The shooting of Keith Lamont Scott, a 43-year-old African-American man, by Charlotte, N.C., police is under investigation and the circumstances are very much in dispute, but when you listen to protesters, you hear that their frustration isn't about just this one case.

"I can't watch another black man getting shot on another Facebook page, another newscast. I can't keep watching it happen and nobody else doing nothing about it," says Shahidah Whiteside.

A lot of people feel this sense of frustration, that two years after Ferguson, we're still seeing videos of questionable police shootings — like the aerial view of the shooting of Terence Crutcher in Tulsa, Okla., last Friday.

But the truth is you really can't judge the pace of police reform based on videos or even media attention. You could direct the question to an expert, says David Klinger at the University of Missouri, St. Louis. Does he think police have changed how they use deadly force?

"Unfortunately, we don't know, and the reason we don't know is we don't have a sound count of the number of times police officers discharge their firearms," Klinger says.

After Ferguson, it became apparent that the official government count of the number of people killed by police was low; it was off by about 50 percent. So journalists started counting. The Washington Post counted 990 people shot dead last year, a quarter of them black. This year is on about the same pace. But Klinger says we need more details about every instance of deadly force, even when no one dies.

"I think there is nothing more important for the government to track than the numbers of times that government agents try to kill people," Klinger says.

In the absence of decent statistics, you're left with anecdotal evidence. Michael Nila, founder of a reform-oriented police training company called Blue Courage, says as he travels the country, he is seeing change in some places.

"Clearly the high-profile agencies ... the ones that have experienced challenges and are under scrutiny, they clearly have a deep motivation to do this and to make change," Nila says.

But there are practical limits to how fast a willingness to reform can translate into concrete change. Nila says there are so many new kinds of training being pushed now — community policing, implicit bias, de-escalation — that some departments are caught in scheduling gridlock, trying to get it all done while still keeping enough cops on the beat. He says people may say it's been two years since Ferguson, but changing ingrained habits is hard.
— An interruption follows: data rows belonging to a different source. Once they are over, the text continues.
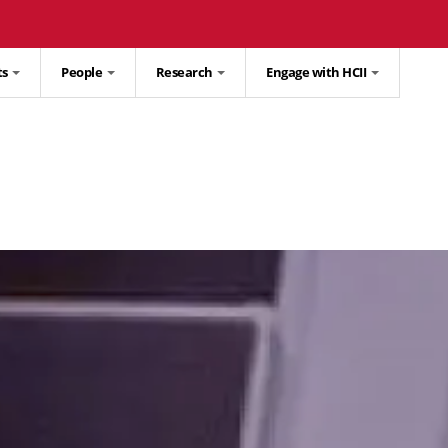
ts
People
Research
Engage with HCII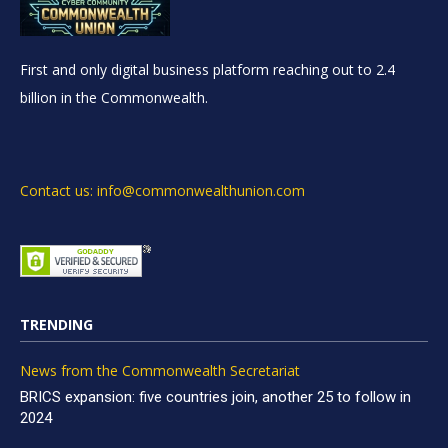
First and only digital business platform reaching out to 2.4
billion in the Commonwealth.
Contact us: info@commonwealthunion.com
TRENDING
News from the Commonwealth Secretariat
BRICS expansion: five countries join, another 25 to follow in
2024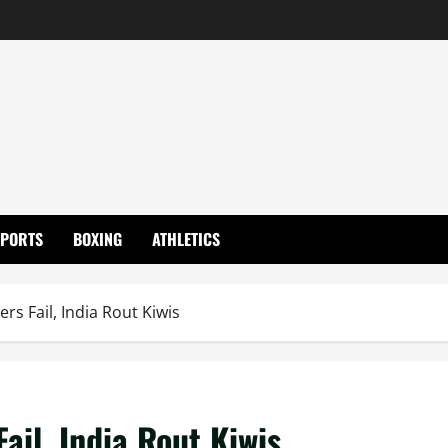
SPORTS
BOXING
ATHLETICS
ers Fail, India Rout Kiwis
Fail, India Rout Kiwis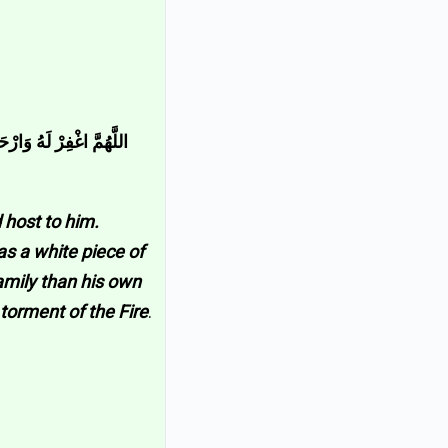
َى الثَّوْبُ الْأَبْيَضُ مِنْ
 host to him.
as a white piece of
family than his own
torment of the Fire
.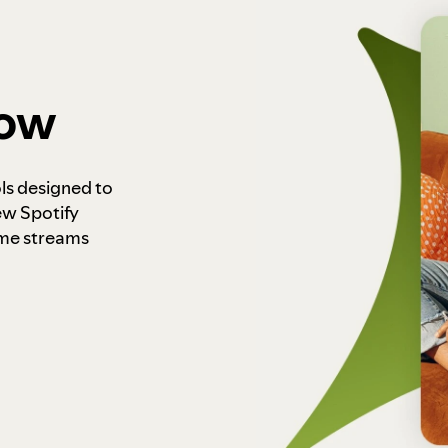
how
ls designed to
ew Spotify
ome streams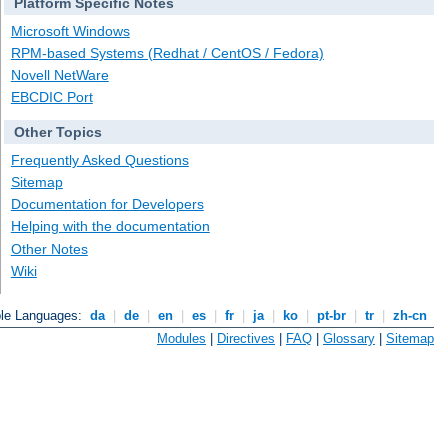
Platform Specific Notes
Microsoft Windows
RPM-based Systems (Redhat / CentOS / Fedora)
Novell NetWare
EBCDIC Port
Other Topics
Frequently Asked Questions
Sitemap
Documentation for Developers
Helping with the documentation
Other Notes
Wiki
ble Languages:
da
|
de
|
en
|
es
|
fr
|
ja
|
ko
|
pt-br
|
tr
|
zh-cn
Modules
|
Directives
|
FAQ
|
Glossary
|
Sitemap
"So while two years may seem like an eternity, when these situations are still continuing today, in the life of muscle memory and retraining heart-set and mindset, that's a blink of an eye," he says.

And when it comes to the use of deadly force and the complaint that American police are too quick to shoot, Nila says there's a simple fact here that's often overlooked: Police today are less hands-on than they used to be. When he was on patrol a generation ago, he says, cops were quicker to mix it up.

"We were willing to take a punch; we were willing to even get cut," he says. "[Even with] the things that have happened to me in a fight on the street, [it] never entered my mind to shoot somebody."

In the decades since then, the training has shifted toward a more cautious, standoffish approach — more use of commands shouted from a distance, Tasers and finally guns. Nila says the greater emphasis on self-preservation is understandable, but if Americans want police to show more restraint with deadly force, then we need to be honest about the fact that we're also asking them to take more risks.